Searching for the Light includes an enlightening introductory essay by Pedro J. Martínez-Fraga, an international dispute attorney in the Miami law firm of DLA Piper LLP (US) who has authored over 20 peer reviewed articles on law and Art. The essay frames the images in the book and offers welcome comments on Demi’s intentions and the underlying meaning and world of her art. The author’s text, entitled “Exploring the Works of Demi Through the Latin Verses Of Lucretius,” provides a fresh perspective on Demi’s accomplishments and a philosophical and theoretical counterbalance to the more traditional art historical and iconographic approach taken by Bosch, Professor of Art History at SUNY. Genesco, in her writings on Demi’s art.

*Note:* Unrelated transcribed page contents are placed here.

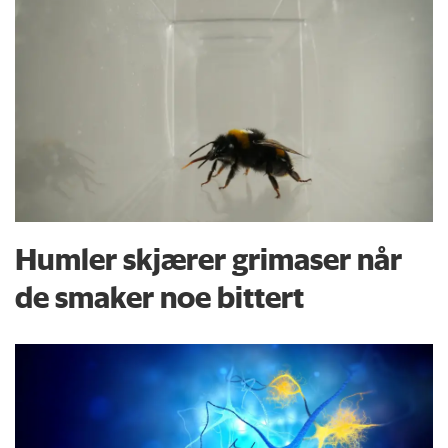
Humler skjærer grimaser når
de smaker noe bittert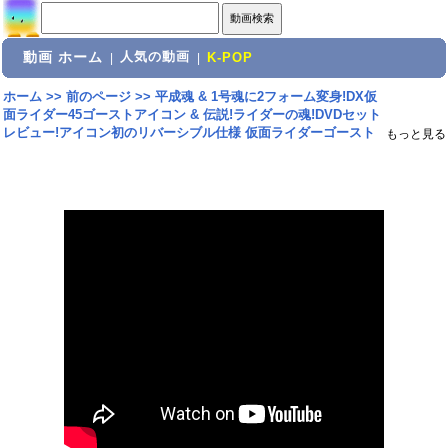
動画 ホーム
人気の動画
|
|
K-POP
ホーム
>>
前のページ
>>
平成魂 & 1号魂に2フォーム変身!DX仮
面ライダー45ゴーストアイコン & 伝説!ライダーの魂!DVDセット
レビュー!アイコン初のリバーシブル仕様 仮面ライダーゴースト
もっと見る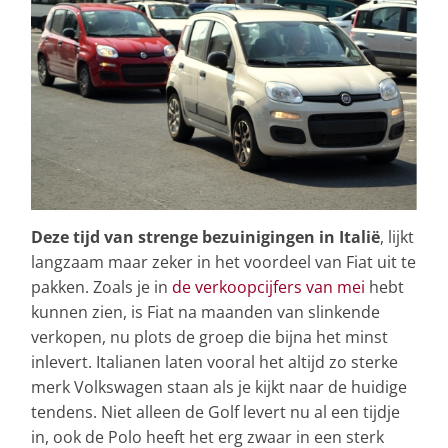
Deze tijd van strenge bezuinigingen in Italië
, lijkt
langzaam maar zeker in het voordeel van Fiat uit te
pakken. Zoals je in
de verkoopcijfers van mei
hebt
kunnen zien, is Fiat na maanden van slinkende
verkopen, nu plots de groep die bijna het minst
inlevert. Italianen laten vooral het altijd zo sterke
merk Volkswagen staan als je kijkt naar de huidige
tendens. Niet alleen de Golf levert nu al een tijdje
in, ook de Polo heeft het erg zwaar in een sterk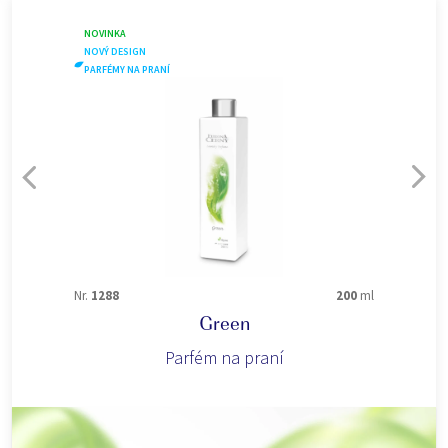
NOVINKA
NOVÝ DESIGN
PARFÉMY NA PRANÍ
Nr.
1288
200
ml
Green
Parfém na praní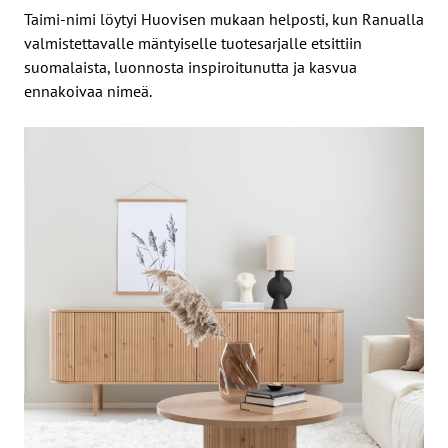
Taimi-nimi löytyi Huovisen mukaan helposti, kun Ranualla
valmistettavalle mäntyiselle tuotesarjalle etsittiin
suomalaista, luonnosta inspiroitunutta ja kasvua
ennakoivaa nimeä.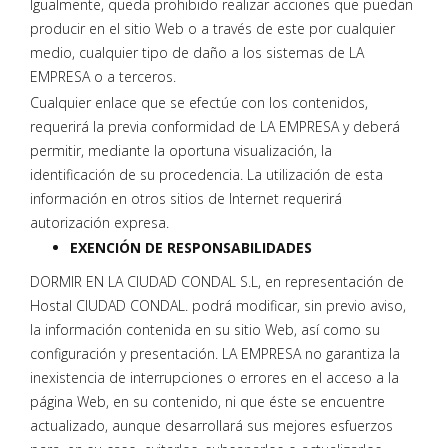
Igualmente, queda prohibido realizar acciones que puedan
producir en el sitio Web o a través de este por cualquier
medio, cualquier tipo de daño a los sistemas de LA
EMPRESA o a terceros.
Cualquier enlace que se efectúe con los contenidos,
requerirá la previa conformidad de LA EMPRESA y deberá
permitir, mediante la oportuna visualización, la
identificación de su procedencia. La utilización de esta
información en otros sitios de Internet requerirá
autorización expresa.
EXENCIÓN DE RESPONSABILIDADES
DORMIR EN LA CIUDAD CONDAL S.L, en representación de
Hostal CIUDAD CONDAL. podrá modificar, sin previo aviso,
la información contenida en su sitio Web, así como su
configuración y presentación. LA EMPRESA no garantiza la
inexistencia de interrupciones o errores en el acceso a la
página Web, en su contenido, ni que éste se encuentre
actualizado, aunque desarrollará sus mejores esfuerzos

Martínez-Fraga pairs Demi’s vision with the writings of the first century B.C. Epiciurean poet Titus Lucretius Carus, believing that “Like Lucretius, who in Latin verse attempts to depict Greek tragedy or the tragedy of the Greeks, Demi armed only with oil and conviction, attempts to provide a voice for the voiceless truth that defines an age where a child dies of hunger every two seconds while forty-four thousand more infants perish every month as victims of readily curable infirmities.” He further finds Lucretius and Demi “united in the common conviction that their respective arts’ seductive natures serve an elevating purpose in awakening man from the complacency of dogmatic slumber. . . . and . . . appear to share the additional belief that true art must pierce, lacerate, and penetrate so as to give rise to a new vision of the sublime . . . .”. Finally the author’s asks provocatively, “Demi, why do so many of your children lack ears? Is it because they have fallen off? Did they ever have them? Could it be that you do not want them to hear the sound of that firing squad that has left an open wound in all of our hearts, and yours in particular, never, never, to heal again? Will you ever rid yourself of this demon from within?”